Dang it. They outbid you, and took away a piece of equipment while they were at it. Still want to enter the dungeon? It looked good just a turn or two ago, and now you’re not so sure. You can’t afford to be wrong, as two ill-fated trips into the depths will eliminate you from the game, while two successes for any player will spell victory.

What gives the game depth is its economical set of mechanisms. There’s no complex bid structure or set of phases. You play or you pass--go all-in, put your money where your mouth is, or else fold in cowardice--no middle ground, no nuance to speak of. But if you play, you’re forced to make it tougher on yourself, either by making the dungeon more dangerous or by taking precious items away from the central supply. This means every decision has myriad consequences, ones that you won’t fully understand until you’ve played a few times.

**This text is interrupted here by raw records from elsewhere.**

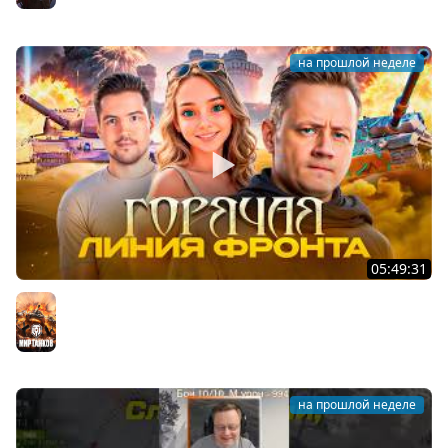
The Long Dark
на прошлой неделе
05:49:31
НОВАЯ ЛИНИЯ ФРОНТА ★ Взвод с ДемаКритом и
Пандочкой
Мир танков
на прошлой неделе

Early rounds can be uneventful, as players simply stack up the dungeon and remove a piece of equipment or two. But the experienced dungeon diver will capitalize on the first few plays, gathering information and watching carefully what the opponents do. Did they take away the torch because they know the dungeon is filled with enemies that would have run away before its flickering light, or did they know it was worthless anyway, and are simply hoping you’ll bail so they can take all the glory? It’s one of those smart, bare designs where the rules are an aside to the real game of reading your opponents well.

Those slow opening turns only serve to enhance the tension once things become a little less certain. Just last turn, you were absolutely sure you could have made it through the darkness, and now… now, things aren’t looking so bright. But there’s still a decent chance the dungeon is doable, so you can’t pass to your opponent. So you’ve got to one-up everyone else and make the dungeon look impossible, even though you know you’ll probably succeed.

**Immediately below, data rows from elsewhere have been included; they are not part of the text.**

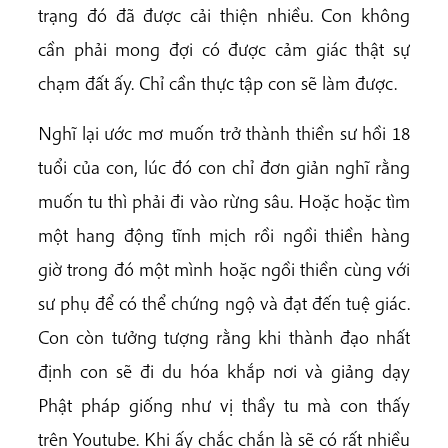
trạng đó đã được cải thiện nhiều. Con không
cần phải mong đợi có được cảm giác thật sự
chạm đất ấy. Chỉ cần thực tập con sẽ làm được.
Nghĩ lại ước mơ muốn trở thành thiền sư hồi 18
tuổi của con, lúc đó con chỉ đơn giản nghĩ rằng
muốn tu thì phải đi vào rừng sâu. Hoặc hoặc tìm
một hang động tĩnh mịch rồi ngồi thiền hàng
giờ trong đó một mình hoặc ngồi thiền cùng với
sư phụ để có thể chứng ngộ và đạt đến tuệ giác.
Con còn tưởng tượng rằng khi thành đạo nhất
định con sẽ đi du hóa khắp nơi và giảng dạy
Phật pháp giống như vị thầy tu mà con thấy
trên Youtube. Khi ấy chắc chắn là sẽ có rất nhiều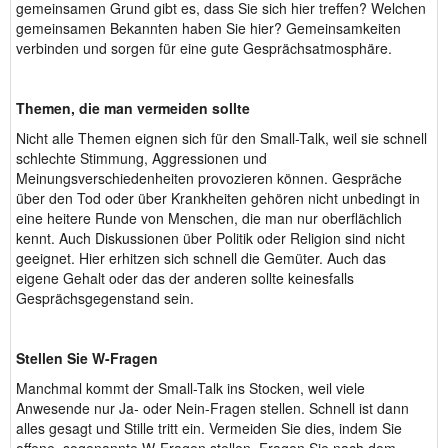
gemeinsamen Grund gibt es, dass Sie sich hier treffen? Welchen
gemeinsamen Bekannten haben Sie hier? Gemeinsamkeiten
verbinden und sorgen für eine gute Gesprächsatmosphäre.
Themen, die man vermeiden sollte
Nicht alle Themen eignen sich für den Small-Talk, weil sie schnell
schlechte Stimmung, Aggressionen und
Meinungsverschiedenheiten provozieren können. Gespräche
über den Tod oder über Krankheiten gehören nicht unbedingt in
eine heitere Runde von Menschen, die man nur oberflächlich
kennt. Auch Diskussionen über Politik oder Religion sind nicht
geeignet. Hier erhitzen sich schnell die Gemüter. Auch das
eigene Gehalt oder das der anderen sollte keinesfalls
Gesprächsgegenstand sein.
Stellen Sie W-Fragen
Manchmal kommt der Small-Talk ins Stocken, weil viele
Anwesende nur Ja- oder Nein-Fragen stellen. Schnell ist dann
alles gesagt und Stille tritt ein. Vermeiden Sie dies, indem Sie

And you’ve got to do all this with one action: pass or play. There are echoes of some of my favorite designs in here, where you are presented with a simple choice with consequences that stretch off in all directions. Some choices may be obvious, but when the game reaches the crucial tipping point, where you’re just 90% sure you’re making the right call, that’s when it really sings. It’s all or nothing, and it’s all up to you.

The opaqueness of the strategy, especially in the first few rounds and throughout the first few times you play, means this actually may not work very well as a “gateway” game, despite the easy, economical set of rules. The decision to make the dungeon harder or make the hero weaker can be vexing, since players won't actually know if they’ll be facing the horrors they place in the dungeon deck. Still, give the game some time to breathe, and I think newer groups will catch on just fine.

Rare is the microgame that catches my attention, but Welcome to the Dungeon seems to have done it. It makes auctions personal as players stare one another down, seeing who will flinch. It packs a real game in a short time frame and few components, but manages to offer something unique without paring down the experience to almost nothing.